• **Problem statement**
Search the records below for "Hinweis: Die Rückmeldung auf Chiffre Inserate". Return that line and all remaining lines exactly.

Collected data
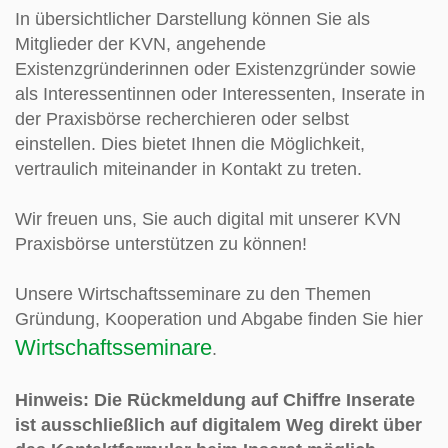
In übersichtlicher Darstellung können Sie als
Mitglieder der KVN, angehende
Existenzgründerinnen oder Existenzgründer sowie
als Interessentinnen oder Interessenten, Inserate in
der Praxisbörse recherchieren oder selbst
einstellen. Dies bietet Ihnen die Möglichkeit,
vertraulich miteinander in Kontakt zu treten.
Wir freuen uns, Sie auch digital mit unserer KVN
Praxisbörse unterstützen zu können!
Unsere Wirtschaftsseminare zu den Themen
Gründung, Kooperation und Abgabe finden Sie hier
Wirtschaftsseminare
.
Hinweis: Die Rückmeldung auf Chiffre Inserate
ist ausschließlich auf digitalem Weg direkt über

• **Reply to the exercise**
Hinweis: Die Rückmeldung auf Chiffre Inserate
ist ausschließlich auf digitalem Weg direkt über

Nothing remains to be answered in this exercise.